■ **EXERCISE AIM**:
Identify all lines of the data containing the string "Mulitalo" and copy them.

▬▬▬

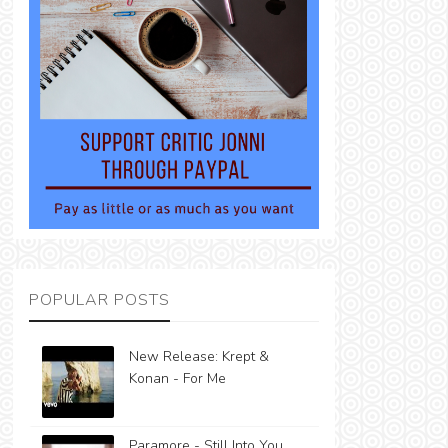
POPULAR POSTS
New Release: Krept &
Konan - For Me
Paramore - Still Into You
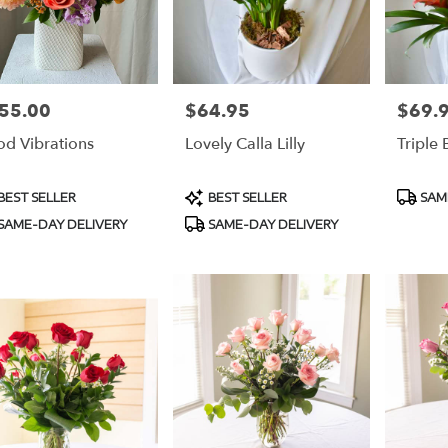
55.00
$64.95
$69.
e:
Price:
Price:
d Vibrations
Lovely Calla Lilly
Triple
duct
Product
Produc
BEST SELLER
BEST SELLER
SAM
s:
Tags:
Tags:
SAME-DAY DELIVERY
SAME-DAY DELIVERY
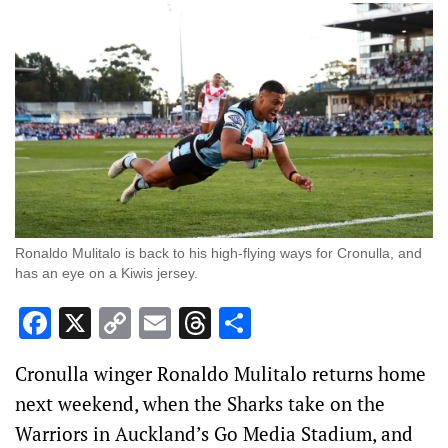
Ronaldo Mulitalo is back to his high-flying ways for Cronulla, and
has an eye on a Kiwis jersey.
Facebook
X
Copy
Email
Threads
Share
Link
Cronulla winger Ronaldo Mulitalo returns home
next weekend, when the Sharks take on the
Warriors in Auckland’s Go Media Stadium, and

▬▬▬

■ **TASK RESPONSE**:
Ronaldo Mulitalo is back to his high-flying ways for Cronulla, and
Cronulla winger Ronaldo Mulitalo returns home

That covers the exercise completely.